ACTIVITY. Search the entries for the word "bbox". Copy every line that holds it.

LISTED ENTRIES.
== == ==

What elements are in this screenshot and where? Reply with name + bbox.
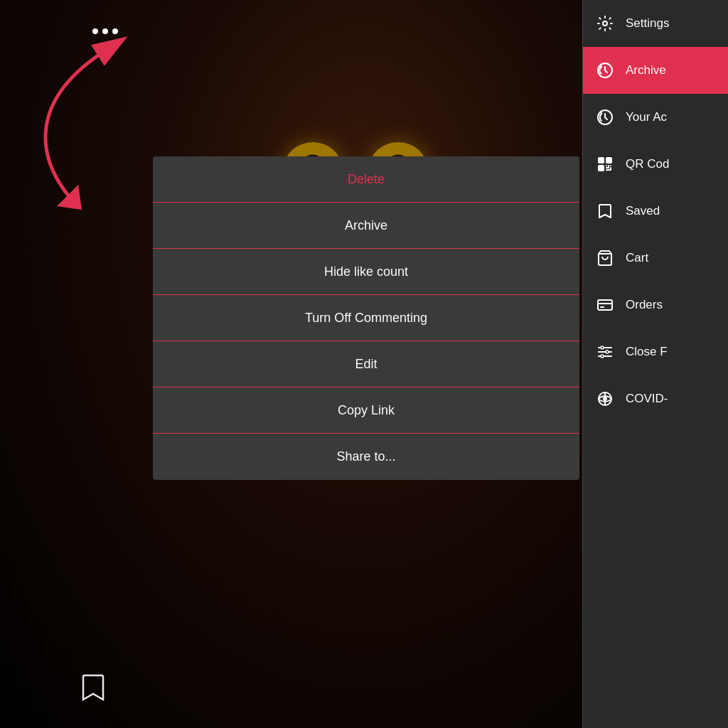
cart-icon xyxy=(596,249,614,267)
svg-rect-18 xyxy=(598,300,612,310)
settings-label: Settings xyxy=(626,16,669,31)
cart-menu-item[interactable]: Cart xyxy=(583,235,728,282)
your-activity-label: Your Ac xyxy=(626,110,667,124)
dot-1 xyxy=(92,28,98,34)
svg-rect-10 xyxy=(600,167,602,169)
covid-label: COVID- xyxy=(626,392,668,406)
edit-menu-item[interactable]: Edit xyxy=(153,341,579,387)
close-friends-menu-item[interactable]: Close F xyxy=(583,328,728,375)
delete-menu-item[interactable]: Delete xyxy=(153,156,579,203)
bookmark-icon-right xyxy=(596,202,614,220)
orders-label: Orders xyxy=(626,298,663,312)
svg-point-26 xyxy=(601,355,604,358)
turn-off-commenting-menu-item[interactable]: Turn Off Commenting xyxy=(153,295,579,341)
dot-2 xyxy=(102,28,108,34)
covid-menu-item[interactable]: COVID- xyxy=(583,375,728,422)
qr-code-menu-item[interactable]: QR Cod xyxy=(583,141,728,188)
share-to-menu-item[interactable]: Share to... xyxy=(153,434,579,480)
archive-icon xyxy=(596,61,614,80)
qr-icon xyxy=(596,155,614,173)
saved-label: Saved xyxy=(626,204,660,218)
svg-point-25 xyxy=(606,350,609,353)
svg-point-24 xyxy=(601,346,604,349)
post-options-menu: Delete Archive Hide like count Turn Off … xyxy=(153,156,579,480)
your-activity-menu-item[interactable]: Your Ac xyxy=(583,94,728,141)
svg-rect-8 xyxy=(600,159,602,161)
activity-icon xyxy=(596,108,614,127)
close-friends-label: Close F xyxy=(626,345,668,359)
dot-3 xyxy=(112,28,118,34)
archive-menu-item[interactable]: Archive xyxy=(153,203,579,249)
hide-like-count-menu-item[interactable]: Hide like count xyxy=(153,249,579,295)
close-friends-icon xyxy=(596,343,614,361)
bookmark-icon-bottom[interactable] xyxy=(82,674,105,707)
qr-code-label: QR Cod xyxy=(626,157,669,171)
svg-point-2 xyxy=(603,21,607,26)
saved-menu-item[interactable]: Saved xyxy=(583,188,728,235)
cart-label: Cart xyxy=(626,251,648,265)
orders-menu-item[interactable]: Orders xyxy=(583,282,728,328)
orders-icon xyxy=(596,296,614,314)
archive-label-right: Archive xyxy=(626,63,666,77)
covid-icon xyxy=(596,390,614,408)
svg-rect-9 xyxy=(608,159,610,161)
profile-settings-menu: Settings Archive Your Ac xyxy=(582,0,728,728)
archive-menu-item-right[interactable]: Archive xyxy=(583,47,728,94)
svg-point-29 xyxy=(604,397,606,400)
settings-menu-item[interactable]: Settings xyxy=(583,0,728,47)
copy-link-menu-item[interactable]: Copy Link xyxy=(153,387,579,434)
gear-icon xyxy=(596,14,614,33)
three-dots-button[interactable] xyxy=(92,28,118,34)
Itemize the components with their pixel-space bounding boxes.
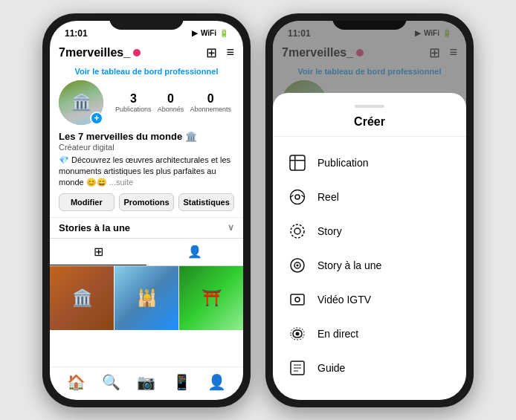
promotions-button[interactable]: Promotions [119,193,175,211]
create-modal: Créer Publication [273,93,466,400]
profile-name: Les 7 merveilles du monde 🏛️ [59,131,234,142]
bio-more-link[interactable]: ...suite [109,178,133,187]
svg-rect-12 [291,294,304,305]
profile-row: + 3 Publications 0 Abonnés 0 [59,80,234,125]
modal-item-story-une[interactable]: Story à la une [273,248,466,282]
stat-abonnements: 0 Abonnements [190,92,231,113]
stories-header[interactable]: Stories à la une ∨ [50,217,243,238]
grid-tab-posts[interactable]: ⊞ [50,239,146,265]
svg-point-4 [295,195,300,199]
status-icons: ▶ WiFi 🔋 [192,29,228,37]
svg-rect-1 [290,160,305,161]
nav-home-icon[interactable]: 🏠 [67,373,86,391]
modal-item-guide[interactable]: Guide [273,351,466,385]
nav-add-icon[interactable]: 📷 [137,373,155,391]
profile-category: Créateur digital [59,143,234,152]
profile-section: + 3 Publications 0 Abonnés 0 [50,80,243,217]
grid-tabs: ⊞ 👤 [50,238,243,266]
svg-point-11 [297,264,299,266]
live-icon [288,324,307,343]
modal-title: Créer [273,115,466,137]
modifier-button[interactable]: Modifier [59,193,115,211]
status-time: 11:01 [65,28,88,39]
left-phone: 11:01 ▶ WiFi 🔋 7merveilles_ ⊞ ≡ [42,13,251,407]
red-dot-icon [133,49,141,56]
guide-icon [288,358,307,378]
right-phone: 11:01 ▶ WiFi 🔋 7merveilles_ ⊞ ≡ [265,13,474,407]
modal-item-reel[interactable]: Reel [273,180,466,214]
avatar-plus-icon[interactable]: + [90,112,103,125]
photo-cell-3 [179,266,243,330]
modal-item-story[interactable]: Story [273,214,466,248]
nav-reels-icon[interactable]: 📱 [172,373,191,391]
modal-item-igtv[interactable]: Vidéo IGTV [273,282,466,317]
nav-profile-icon[interactable]: 👤 [207,373,226,391]
bottom-nav: 🏠 🔍 📷 📱 👤 [50,366,243,400]
svg-point-8 [294,228,300,234]
story-icon [288,222,307,241]
svg-rect-0 [290,155,305,170]
profile-bio: 💎 Découvrez les œuvres architecturales e… [59,155,234,189]
pro-link[interactable]: Voir le tableau de bord professionnel [50,65,243,80]
photo-cell-2 [115,266,178,330]
statistiques-button[interactable]: Statistiques [178,193,234,211]
svg-point-13 [295,297,300,302]
svg-rect-2 [294,155,296,170]
svg-line-6 [302,195,305,197]
nav-search-icon[interactable]: 🔍 [102,373,120,391]
username: 7merveilles_ [59,46,141,59]
svg-point-14 [296,332,300,335]
publication-icon [288,153,307,172]
menu-icon[interactable]: ≡ [226,45,234,60]
svg-point-3 [291,190,305,204]
add-icon[interactable]: ⊞ [206,45,217,61]
story-une-icon [288,256,307,275]
handle-bar [355,105,384,108]
header-actions: ⊞ ≡ [206,45,234,61]
modal-item-publication[interactable]: Publication [273,146,466,180]
avatar-container: + [59,80,103,125]
photo-grid [50,266,243,366]
stats-row: 3 Publications 0 Abonnés 0 Abonnements [112,92,234,113]
stat-publications: 3 Publications [115,92,152,113]
svg-line-5 [291,195,294,197]
ig-header: 7merveilles_ ⊞ ≡ [50,42,243,65]
modal-item-live[interactable]: En direct [273,317,466,351]
photo-cell-1 [50,266,114,330]
notch [109,13,184,30]
chevron-down-icon: ∨ [228,222,234,233]
stat-abonnes: 0 Abonnés [158,92,184,113]
svg-point-7 [291,224,304,238]
igtv-icon [288,290,307,309]
action-buttons: Modifier Promotions Statistiques [59,193,234,211]
reel-icon [288,187,307,207]
grid-tab-tagged[interactable]: 👤 [146,239,243,265]
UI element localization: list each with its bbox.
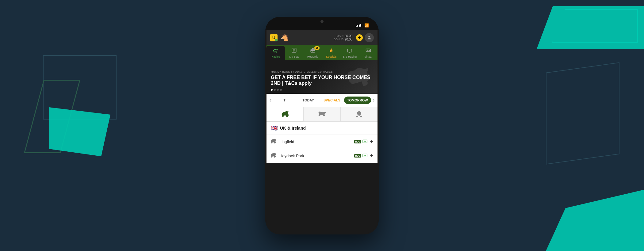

== == ==

EXERCISE RESPONSE.
What elements are in this screenshot and where? Reply with name + bbox.
UI element localization: list each with its bbox.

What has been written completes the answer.